What to work on: Transcribe the records word for word, beginning with the first line and ending with the line that contains "TWE California facility // Scott Laboratories"; include nothing else.

Working data:
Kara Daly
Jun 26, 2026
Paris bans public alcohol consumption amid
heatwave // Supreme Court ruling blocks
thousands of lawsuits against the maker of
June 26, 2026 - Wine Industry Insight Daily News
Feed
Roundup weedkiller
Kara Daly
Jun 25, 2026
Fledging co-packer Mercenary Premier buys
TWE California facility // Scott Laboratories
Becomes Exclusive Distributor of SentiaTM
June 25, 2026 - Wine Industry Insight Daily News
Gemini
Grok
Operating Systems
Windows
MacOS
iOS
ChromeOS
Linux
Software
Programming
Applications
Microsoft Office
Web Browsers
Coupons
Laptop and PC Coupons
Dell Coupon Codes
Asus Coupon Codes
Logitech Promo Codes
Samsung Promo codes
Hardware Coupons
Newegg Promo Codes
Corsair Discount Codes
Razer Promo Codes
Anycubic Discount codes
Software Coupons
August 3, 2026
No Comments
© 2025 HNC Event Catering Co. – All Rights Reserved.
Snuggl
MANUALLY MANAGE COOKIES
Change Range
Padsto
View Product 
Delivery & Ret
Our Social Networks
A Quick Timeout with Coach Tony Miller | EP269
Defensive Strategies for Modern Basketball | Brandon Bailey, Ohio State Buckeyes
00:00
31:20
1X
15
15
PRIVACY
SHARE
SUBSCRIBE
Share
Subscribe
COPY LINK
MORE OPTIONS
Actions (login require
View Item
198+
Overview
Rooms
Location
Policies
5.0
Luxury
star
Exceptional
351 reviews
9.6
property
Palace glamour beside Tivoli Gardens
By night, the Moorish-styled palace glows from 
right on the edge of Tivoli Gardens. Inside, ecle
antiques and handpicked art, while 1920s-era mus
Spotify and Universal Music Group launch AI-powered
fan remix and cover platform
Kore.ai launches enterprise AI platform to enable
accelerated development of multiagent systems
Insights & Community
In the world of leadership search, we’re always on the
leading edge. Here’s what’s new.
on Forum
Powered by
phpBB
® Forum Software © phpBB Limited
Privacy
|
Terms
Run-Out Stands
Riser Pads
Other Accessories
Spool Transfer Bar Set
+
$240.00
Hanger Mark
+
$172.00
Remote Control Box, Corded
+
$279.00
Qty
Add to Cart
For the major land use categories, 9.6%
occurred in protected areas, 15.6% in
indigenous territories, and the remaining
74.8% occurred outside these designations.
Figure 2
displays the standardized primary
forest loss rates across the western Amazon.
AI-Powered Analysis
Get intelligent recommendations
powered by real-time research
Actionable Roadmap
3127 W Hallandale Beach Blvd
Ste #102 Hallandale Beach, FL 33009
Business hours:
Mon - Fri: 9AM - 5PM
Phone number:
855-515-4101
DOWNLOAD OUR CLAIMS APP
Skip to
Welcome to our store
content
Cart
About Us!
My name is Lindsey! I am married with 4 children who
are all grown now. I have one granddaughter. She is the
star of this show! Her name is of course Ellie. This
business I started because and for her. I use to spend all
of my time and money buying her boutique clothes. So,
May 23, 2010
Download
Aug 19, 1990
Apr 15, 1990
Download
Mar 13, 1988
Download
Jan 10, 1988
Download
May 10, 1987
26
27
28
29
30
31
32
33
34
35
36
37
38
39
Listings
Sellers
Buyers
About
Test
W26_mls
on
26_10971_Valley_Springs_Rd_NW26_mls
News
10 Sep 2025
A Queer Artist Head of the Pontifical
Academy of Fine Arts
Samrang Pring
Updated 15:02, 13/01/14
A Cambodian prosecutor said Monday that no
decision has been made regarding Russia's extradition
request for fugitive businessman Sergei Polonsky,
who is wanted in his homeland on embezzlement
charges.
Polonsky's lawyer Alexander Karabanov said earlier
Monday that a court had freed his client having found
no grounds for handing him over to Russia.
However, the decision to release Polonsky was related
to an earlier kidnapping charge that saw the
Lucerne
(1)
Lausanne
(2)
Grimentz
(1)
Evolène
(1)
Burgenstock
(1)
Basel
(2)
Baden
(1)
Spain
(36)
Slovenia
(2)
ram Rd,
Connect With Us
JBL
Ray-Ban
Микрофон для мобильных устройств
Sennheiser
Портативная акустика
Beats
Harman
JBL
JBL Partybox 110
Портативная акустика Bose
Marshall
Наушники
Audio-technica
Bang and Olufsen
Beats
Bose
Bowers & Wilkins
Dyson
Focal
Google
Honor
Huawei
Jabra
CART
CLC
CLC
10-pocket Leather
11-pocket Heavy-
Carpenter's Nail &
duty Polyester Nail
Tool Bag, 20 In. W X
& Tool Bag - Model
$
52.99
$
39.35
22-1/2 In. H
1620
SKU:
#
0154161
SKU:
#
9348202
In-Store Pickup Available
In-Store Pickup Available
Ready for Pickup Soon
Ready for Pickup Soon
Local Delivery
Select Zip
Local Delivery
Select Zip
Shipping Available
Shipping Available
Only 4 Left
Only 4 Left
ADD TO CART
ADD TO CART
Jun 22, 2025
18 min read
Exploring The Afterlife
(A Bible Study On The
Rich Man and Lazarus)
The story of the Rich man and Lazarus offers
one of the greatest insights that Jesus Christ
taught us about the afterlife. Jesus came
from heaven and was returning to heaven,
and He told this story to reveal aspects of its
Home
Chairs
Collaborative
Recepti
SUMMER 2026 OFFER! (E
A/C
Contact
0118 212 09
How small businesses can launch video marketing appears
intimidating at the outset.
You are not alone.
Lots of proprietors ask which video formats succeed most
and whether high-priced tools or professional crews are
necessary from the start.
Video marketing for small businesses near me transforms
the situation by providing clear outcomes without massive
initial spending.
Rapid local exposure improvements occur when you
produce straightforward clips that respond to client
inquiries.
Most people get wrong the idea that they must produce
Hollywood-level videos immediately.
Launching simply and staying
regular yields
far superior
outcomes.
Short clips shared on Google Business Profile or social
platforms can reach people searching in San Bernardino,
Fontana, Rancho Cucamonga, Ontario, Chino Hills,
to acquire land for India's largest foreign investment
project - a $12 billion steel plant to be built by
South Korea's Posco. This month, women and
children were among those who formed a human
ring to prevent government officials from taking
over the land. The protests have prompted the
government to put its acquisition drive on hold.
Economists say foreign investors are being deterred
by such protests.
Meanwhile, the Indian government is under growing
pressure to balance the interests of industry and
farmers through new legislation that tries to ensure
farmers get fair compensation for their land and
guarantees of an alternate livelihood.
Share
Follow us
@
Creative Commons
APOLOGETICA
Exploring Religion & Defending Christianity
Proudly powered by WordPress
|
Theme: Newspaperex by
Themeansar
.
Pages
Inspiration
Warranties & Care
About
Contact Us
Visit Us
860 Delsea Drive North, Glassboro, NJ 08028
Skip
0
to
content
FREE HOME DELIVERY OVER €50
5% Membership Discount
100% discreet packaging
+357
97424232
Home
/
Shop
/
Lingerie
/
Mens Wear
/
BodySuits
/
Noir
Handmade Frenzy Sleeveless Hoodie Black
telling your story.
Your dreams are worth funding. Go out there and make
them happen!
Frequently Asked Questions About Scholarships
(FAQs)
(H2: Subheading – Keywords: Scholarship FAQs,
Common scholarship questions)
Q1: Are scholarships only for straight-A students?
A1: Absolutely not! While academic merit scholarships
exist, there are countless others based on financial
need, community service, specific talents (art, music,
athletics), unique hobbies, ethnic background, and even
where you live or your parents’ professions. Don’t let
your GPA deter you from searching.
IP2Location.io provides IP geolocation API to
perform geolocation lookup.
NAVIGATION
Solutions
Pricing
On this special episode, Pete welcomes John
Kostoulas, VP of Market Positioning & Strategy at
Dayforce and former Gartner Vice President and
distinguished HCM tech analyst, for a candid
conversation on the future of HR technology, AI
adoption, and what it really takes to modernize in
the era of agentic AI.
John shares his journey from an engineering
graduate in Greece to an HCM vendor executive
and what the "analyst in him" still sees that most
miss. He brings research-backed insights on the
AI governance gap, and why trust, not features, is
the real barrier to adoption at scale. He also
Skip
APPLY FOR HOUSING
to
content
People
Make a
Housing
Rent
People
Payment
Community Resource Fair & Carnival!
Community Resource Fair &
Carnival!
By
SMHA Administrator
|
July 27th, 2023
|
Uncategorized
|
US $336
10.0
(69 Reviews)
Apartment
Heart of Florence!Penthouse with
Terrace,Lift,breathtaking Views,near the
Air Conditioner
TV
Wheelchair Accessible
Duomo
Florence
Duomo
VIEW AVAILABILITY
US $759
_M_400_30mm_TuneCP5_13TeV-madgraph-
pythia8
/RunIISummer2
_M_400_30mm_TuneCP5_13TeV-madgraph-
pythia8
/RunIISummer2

Answer to the exercise:
Kara Daly
Jun 26, 2026
Paris bans public alcohol consumption amid
heatwave // Supreme Court ruling blocks
thousands of lawsuits against the maker of
June 26, 2026 - Wine Industry Insight Daily News
Feed
Roundup weedkiller
Kara Daly
Jun 25, 2026
Fledging co-packer Mercenary Premier buys
TWE California facility // Scott Laboratories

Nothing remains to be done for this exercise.